Told from Vallelonga’s point of view, the film was co-written by his son, one of the film’s Oscar-winning producers. The film unfortunately deals in a lot of stereotypes from Tony’s insulated Italian-American family to the largely bigoted Southern cops to the clueless hotel and restaurant managers, but the bond that develops between Vallelonga and Shirley before your eyes is beautiful to behold and leads to one of last year’s few genuinely moving happy endings.

Green Book is available on Blu-ray and standard DVD.

Fantastic Beasts: The Crimes of Grindelwald is the second in a planned series of five prequels to the Harry Potter series. The first one, 2016’s Fantasitc Beasts and Where to Find Them, was set in New York in the 1920s. This one, taking place immediately following the events in that one, is set mainly in London and Paris. It’s mainly for devotees of the Harry Potter franchise of which there are millions. It’s not likely to draw you in if you aren’t one. Please be forewarned that the spare plot it contains tends to be overwhelmed by the film’s CGI (computer-generated imagery), which dominates it.

Eddie Redmayne is the hero. Katharine Waterston, Ezra Miller, Zoe Kazan, Jud Law, Johnny Depp, and others weave in and out of the narrative. It was directed by Peter Yates, who also directed the previous Fantastic Beasts film as well as the last four of the Harry Potter films.

Fantastic Beasts: The Crimes of Gindelwald is available on Blu-ray and standard DVD.

New Blu-ray upgrades include Someone to Watch Over Me, Year of the Dragon, The Prisoner, and The Kid Brother.

Ridley Scott’s 1987 thriller, Someone to Watch Over Me, had the misfortune of opening three weeks after Adrian Lyne’s Fatal Attraction, which used up all the oxygen in the marital-infidelity thriller subgenre popular at the time.

Scott, whose 1979 film Alien had won an Oscar for Visual Effects, and whose 1982 film Blade Runner had been nominated in that category, famously said at the time that he made Someone to Watch Over Me because he wanted actors to win Oscars for his films instead of the special effects team.

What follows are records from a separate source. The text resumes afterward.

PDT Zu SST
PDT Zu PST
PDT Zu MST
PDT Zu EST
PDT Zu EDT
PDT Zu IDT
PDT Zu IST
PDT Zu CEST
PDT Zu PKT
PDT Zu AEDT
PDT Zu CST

None of his actors were even nominated, but the film did receive a nomination for its cinematography from the ASC (American Society of Cinematographers).

Tom Berenger, Mimi Rogers, Lorraine Bracco, Jerry Orbach, and John Rubinstein are some of those actors. All are very good, especially Berenger as the lustful cop on the heels of his Oscar nomination for Platoon. The Shout Select Blu-ray provides insightful interviews with the film’s writer and cinematographer.

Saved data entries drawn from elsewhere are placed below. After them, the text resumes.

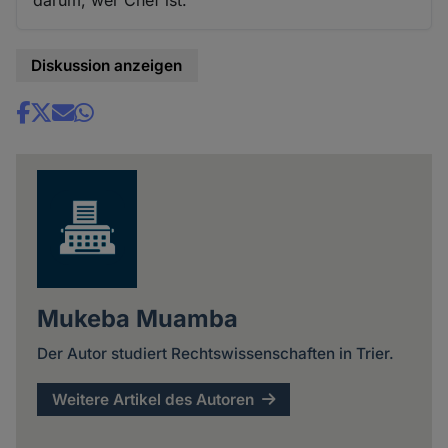
Diskussion anzeigen
Share
news
Mukeba Muamba
Der Autor studiert Rechtswissenschaften in Trier.
Weitere Artikel des Autoren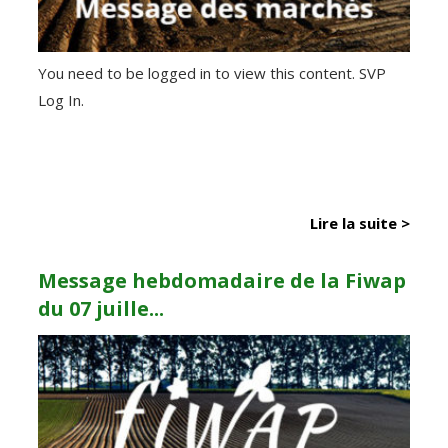
You need to be logged in to view this content. SVP
Log In.
Lire la suite >
Message hebdomadaire de la Fiwap
du 07 juille...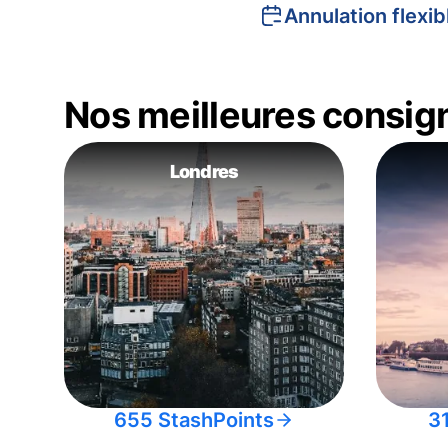
Annulation flexib
Nos meilleures consig
Londres
655 StashPoints
3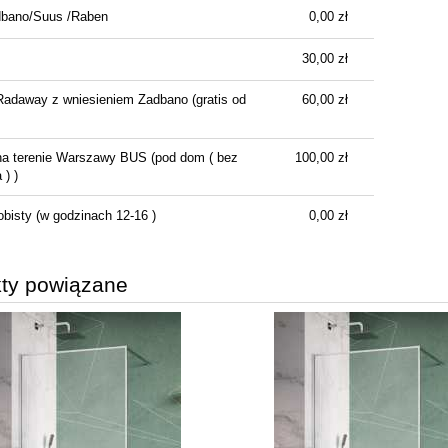
dbano/Suus /Raben
0,00 zł
Cena nie zawiera ewentualnych kosztów
płatności
30,00 zł
Radaway z wniesieniem Zadbano
(gratis od
60,00 zł
na terenie Warszawy BUS
(pod dom ( bez
100,00 zł
) )
obisty
(w godzinach 12-16 )
0,00 zł
ty powiązane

Michael Cimino’s 1985 film, Year of the Dragon, was his first film since the 1980 critical and box-office disaster Heaven’s Gate. Set in New York’s Chinatown, Mickey Rourke is the hero cop and John Lone, in a Golden Globe-nominated performance, is the bad guy. With a script co-written by Oliver Stone, this is prime Cimino given an excellent Warner Archive release on Blu-ray.

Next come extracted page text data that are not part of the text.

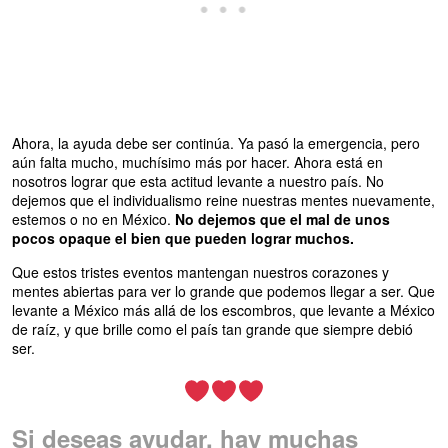
Ahora, la ayuda debe ser continúa. Ya pasó la emergencia, pero
aún falta mucho, muchísimo más por hacer. Ahora está en
nosotros lograr que esta actitud levante a nuestro país. No
dejemos que el individualismo reine nuestras mentes nuevamente,
estemos o no en México.
No dejemos que el mal de unos
pocos opaque el bien que pueden lograr muchos.
Que estos tristes eventos mantengan nuestros corazones y
mentes abiertas para ver lo grande que podemos llegar a ser. Que
levante a México más allá de los escombros, que levante a México
de raíz, y que brille como el país tan grande que siempre debió
ser.
Si deseas ayudar, hay muchas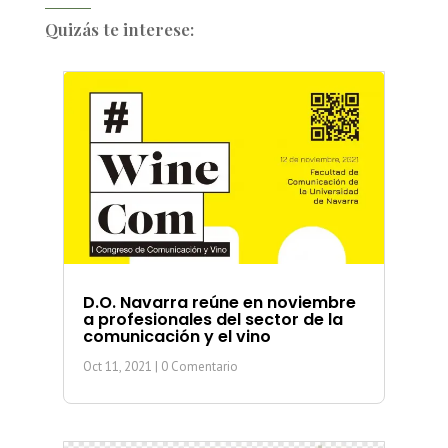
Quizás te interese:
D.O. Navarra reúne en noviembre
a profesionales del sector de la
comunicación y el vino
Oct 11, 2021
| 0 Comentario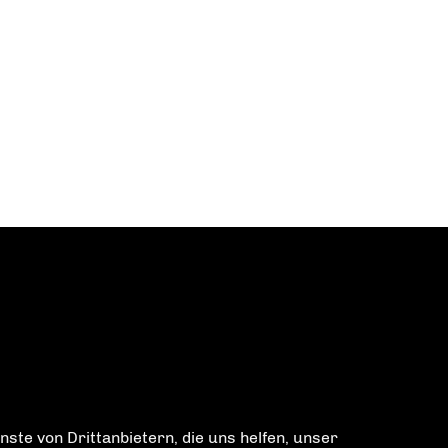
ste von Drittanbietern, die uns helfen, unser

Peter Glenville’s 1955 film The Prisoner earned Alec Guinness runner-up status at that year’s New York Film Critics balloting as the imprisoned Catholic Cardinal in a Communist country loosely based on Hungary’s Cardinal Mindszenty. Guinness, Jack Hawkins as his interrogator, and the film itself were nominated for BAFTAs. It remains a one-of-a-kind filmic experience. The Arrow Academy Blu-ray includes a video appreciation of Guinness.

Harold Lloyd’s 1927 film The Kid Brother, given a 4K restoration by Criterion, is the first Lloyd classic to make its way to Blu-ray following the 2014 release of 1925’s The Freshman. Lloyd is at his best as the taken-for-granted third son of the town sheriff who proves himself a hero in one of his most popular films. Tons of extras are imported from the 2005 DVD releases of the Lloyd catalogue. The comic genius’ popularity rivaled that of Chaplin and Keaton is his day.

This week’s new releases include Mary Poppins Returns and Spider-Man: Into the Spider-Verse.